# TASK ITEM
From the entries that follow, copy every line with the word "fiberglass".

# Dataset entries
+-------+
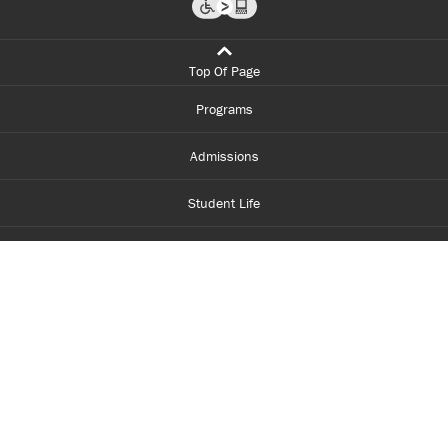
Top Of Page
Programs
Admissions
Student Life
Financial Aid
About Centennial
Careers
myCentennial
Centennial Luminate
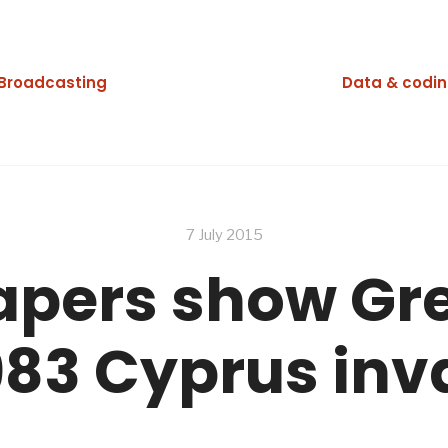
Broadcasting
Data & codi
7 July 2015
apers show Gr
1983 Cyprus inv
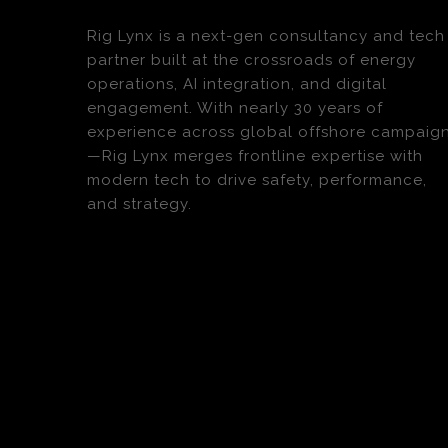
Rig Lynx is a next-gen consultancy and tech
partner built at the crossroads of energy
operations, AI integration, and digital
engagement. With nearly 30 years of
experience across global offshore campaig
—Rig Lynx merges frontline expertise with
modern tech to drive safety, performance,
and strategy.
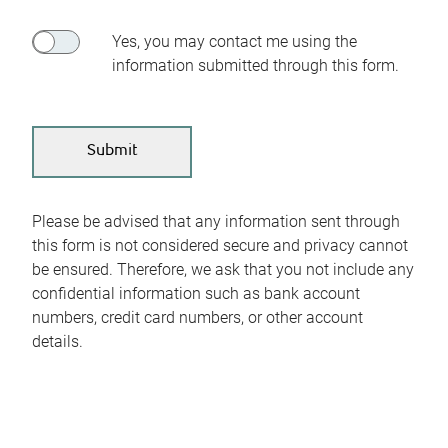
Yes, you may contact me using the
information submitted through this form.
Please be advised that any information sent through
this form is not considered secure and privacy cannot
be ensured. Therefore, we ask that you not include any
confidential information such as bank account
numbers, credit card numbers, or other account
details.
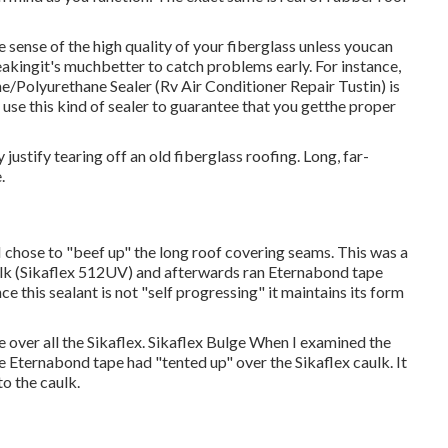
 sense of the high quality of your fiberglass unless youcan
leakingit's muchbetter to catch problems early. For instance,
one/Polyurethane Sealer
(Rv Air Conditioner Repair Tustin) is
 use this kind of sealer to guarantee that you getthe proper
justify tearing off an old fiberglass roofing. Long, far-
.
o I chose to "beef up" the long roof covering seams. This was a
aulk (Sikaflex 512UV) and afterwards ran
Eternabond tape
nce this sealant is not "self progressing" it maintains its form
e over all the Sikaflex. Sikaflex Bulge When I examined the
he Eternabond tape had "tented up" over the Sikaflex caulk. It
o the caulk.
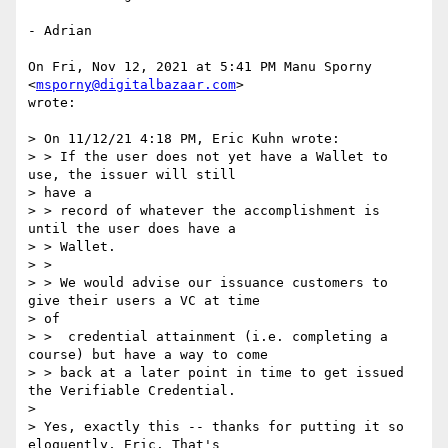
- Adrian

On Fri, Nov 12, 2021 at 5:41 PM Manu Sporny 
<
msporny@digitalbazaar.com
>

wrote:

> On 11/12/21 4:18 PM, Eric Kuhn wrote:

> > If the user does not yet have a Wallet to 
use, the issuer will still

> have a

> > record of whatever the accomplishment is 
until the user does have a

> > Wallet.

> >

> > We would advise our issuance customers to 
give their users a VC at time

> of

> >  credential attainment (i.e. completing a 
course) but have a way to come

> > back at a later point in time to get issued 
the Verifiable Credential.

>

> Yes, exactly this -- thanks for putting it so 
eloquently, Eric. That's
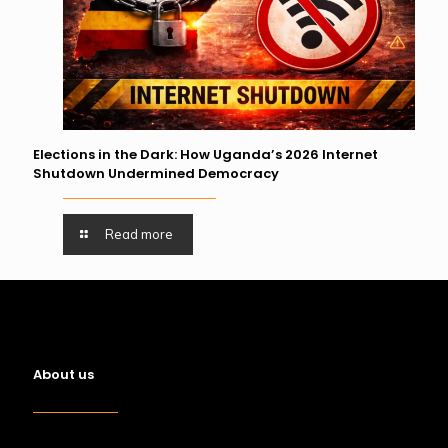
Elections in the Dark: How Uganda’s 2026 Internet
Shutdown Undermined Democracy
Read more
About us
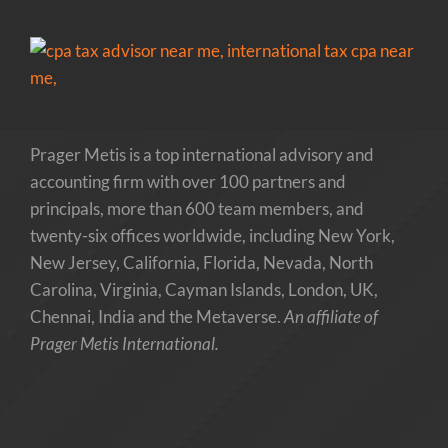
Prager Metis is a top international advisory and
accounting firm with over 100 partners and
principals, more than 600 team members, and
twenty-six offices worldwide, including New York,
New Jersey, California, Florida, Nevada, North
Carolina, Virginia, Cayman Islands, London, UK,
Chennai, India and the Metaverse.
An affiliate of
Prager Metis International.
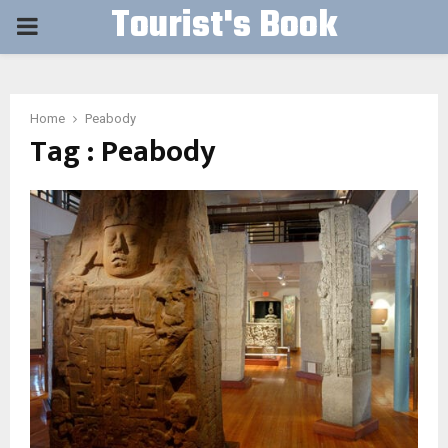
Tourist's Book
PRIMARY
MENU
Home
Peabody
Tag : Peabody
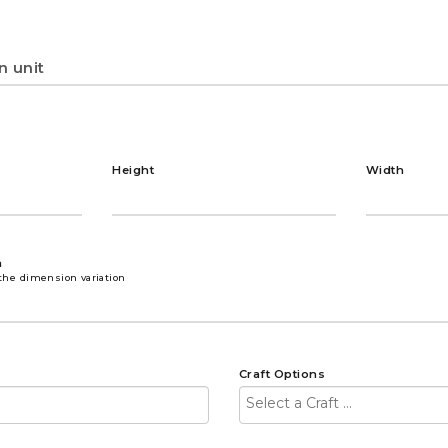
Height
Width
n
the dimension variation
Craft Options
+-------+
# TASK OUTPUT
 sense of the high quality of your fiberglass unless youcan
justify tearing off an old fiberglass roofing. Long, far-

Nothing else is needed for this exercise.